A Medical Device Daily

The University of Rochester Medical Center (URMC; Rochester) and start-up company T.I.E.S. (Rochester) have entered into a research partnership to evaluate a technology that they say may represent a major advance in medical imaging. T.I.E.S. (for Tomographic Image Enhancement Systems) has patented an image processing system named "Image Surgery," enabling selective focus on a specific organ or region of the body to create more precise side-by -side images.

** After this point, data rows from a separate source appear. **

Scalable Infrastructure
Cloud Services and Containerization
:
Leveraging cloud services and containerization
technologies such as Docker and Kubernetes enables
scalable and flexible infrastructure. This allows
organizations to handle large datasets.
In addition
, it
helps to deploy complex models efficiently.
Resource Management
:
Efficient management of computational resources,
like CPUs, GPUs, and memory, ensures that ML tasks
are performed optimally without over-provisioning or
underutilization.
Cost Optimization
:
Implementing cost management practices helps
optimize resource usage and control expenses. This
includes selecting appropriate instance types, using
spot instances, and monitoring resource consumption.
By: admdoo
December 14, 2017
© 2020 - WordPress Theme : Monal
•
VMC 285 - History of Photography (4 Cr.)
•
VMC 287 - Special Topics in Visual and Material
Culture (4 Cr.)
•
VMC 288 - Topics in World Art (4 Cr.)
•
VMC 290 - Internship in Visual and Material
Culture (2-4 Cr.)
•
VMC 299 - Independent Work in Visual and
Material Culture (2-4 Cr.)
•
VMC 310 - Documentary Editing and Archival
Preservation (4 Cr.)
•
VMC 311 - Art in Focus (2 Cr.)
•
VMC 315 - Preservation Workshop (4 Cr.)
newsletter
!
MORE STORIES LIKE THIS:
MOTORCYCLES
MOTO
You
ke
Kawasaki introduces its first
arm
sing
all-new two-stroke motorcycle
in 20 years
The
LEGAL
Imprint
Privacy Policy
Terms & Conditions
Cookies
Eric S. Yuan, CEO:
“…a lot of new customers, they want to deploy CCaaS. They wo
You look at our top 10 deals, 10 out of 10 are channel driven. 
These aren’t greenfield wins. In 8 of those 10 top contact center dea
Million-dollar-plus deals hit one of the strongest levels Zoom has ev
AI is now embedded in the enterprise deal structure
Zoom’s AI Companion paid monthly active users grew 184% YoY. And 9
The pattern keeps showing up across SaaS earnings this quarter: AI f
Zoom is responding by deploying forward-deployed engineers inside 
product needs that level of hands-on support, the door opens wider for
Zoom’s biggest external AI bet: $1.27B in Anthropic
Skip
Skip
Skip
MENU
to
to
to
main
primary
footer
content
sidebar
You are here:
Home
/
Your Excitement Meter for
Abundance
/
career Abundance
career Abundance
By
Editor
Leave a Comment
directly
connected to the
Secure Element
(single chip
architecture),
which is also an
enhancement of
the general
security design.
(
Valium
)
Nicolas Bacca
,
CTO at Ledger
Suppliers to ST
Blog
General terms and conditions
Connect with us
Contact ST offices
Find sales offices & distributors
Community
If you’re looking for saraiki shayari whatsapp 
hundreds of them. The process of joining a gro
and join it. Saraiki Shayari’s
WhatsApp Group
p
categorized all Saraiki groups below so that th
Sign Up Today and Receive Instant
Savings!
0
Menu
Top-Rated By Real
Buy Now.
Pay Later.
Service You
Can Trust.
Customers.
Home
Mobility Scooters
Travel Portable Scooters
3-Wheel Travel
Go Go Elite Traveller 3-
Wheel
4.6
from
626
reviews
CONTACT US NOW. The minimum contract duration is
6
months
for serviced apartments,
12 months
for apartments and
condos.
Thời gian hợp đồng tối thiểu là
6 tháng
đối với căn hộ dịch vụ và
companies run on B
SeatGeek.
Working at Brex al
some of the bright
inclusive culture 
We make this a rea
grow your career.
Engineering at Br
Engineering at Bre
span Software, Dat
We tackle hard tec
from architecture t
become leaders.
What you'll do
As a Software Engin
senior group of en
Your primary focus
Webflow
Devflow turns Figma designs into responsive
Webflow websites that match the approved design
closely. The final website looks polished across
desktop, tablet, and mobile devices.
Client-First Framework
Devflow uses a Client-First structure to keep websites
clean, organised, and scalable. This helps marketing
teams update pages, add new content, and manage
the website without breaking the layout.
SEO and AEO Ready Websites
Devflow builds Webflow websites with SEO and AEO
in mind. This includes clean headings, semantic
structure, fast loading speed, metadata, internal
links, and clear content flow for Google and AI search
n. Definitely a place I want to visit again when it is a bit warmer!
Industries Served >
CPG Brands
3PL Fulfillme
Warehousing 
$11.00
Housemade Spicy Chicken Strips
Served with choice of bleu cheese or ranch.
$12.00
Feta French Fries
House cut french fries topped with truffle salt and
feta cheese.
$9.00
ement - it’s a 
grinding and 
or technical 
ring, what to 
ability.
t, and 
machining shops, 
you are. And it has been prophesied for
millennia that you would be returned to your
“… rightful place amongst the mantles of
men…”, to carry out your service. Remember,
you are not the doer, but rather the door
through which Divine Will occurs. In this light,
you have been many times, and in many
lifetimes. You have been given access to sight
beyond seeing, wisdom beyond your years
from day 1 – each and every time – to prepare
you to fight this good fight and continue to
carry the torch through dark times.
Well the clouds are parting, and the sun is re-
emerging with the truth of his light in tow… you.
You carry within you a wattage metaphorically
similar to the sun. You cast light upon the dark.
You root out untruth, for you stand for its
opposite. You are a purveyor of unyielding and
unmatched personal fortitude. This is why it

The company, led by two former systems executives of Eastman Kodak (Rochester), will work with researchers in the URMC Department of Imaging Sciences to apply this technology to patient images. M. Akram Sandhu, PhD, CEO of T.I.E.S., said, "The university has a great deal of research strength and expertise in this field, and we are looking forward to a very productive research partnership."

T.I.E.S. says its technology may overcome the limitations of advanced imaging technologies such as gamma cameras, CT, MRI and PET scanners that reconstruct images by converting a sequence of 2D images, captured by a receptor as it rotates around the patient, into a 3D image.

Radiologist Vaseem Chengazi, MD, PhD, associate professor at the University of Rochester and chief technology officer of T.I.E.S., said that scanners work very well on images that are not moving" but the body is in motion. "The body moves and breathes, the heart beats, the bladder accumulates urine, and so on. Consequently, images of these areas of the body are often marked by artifacts or distortions.

"Radiologists have attempted to compensate for these problems by doing faster scans and then once they have image they filter it to decrease the artifact," Chengazi added, "but these artifacts are already 'baked' into the image by the process of reconstruction." T.I.E.S. technology overcomes this by segmenting the raw data before it is converted into an image, thus enabling the exclusion of objects not of interest and heightening resolution of the remaining target image.

T.I.E.S. was founded in 2003 by Chengazi, Sandhu, K. Bradley Paxton, PhD, and URMC internist Bilal Ahmed, MD. Sandhu and Paxton also are founders of ADI (Rochester), a data quality management company.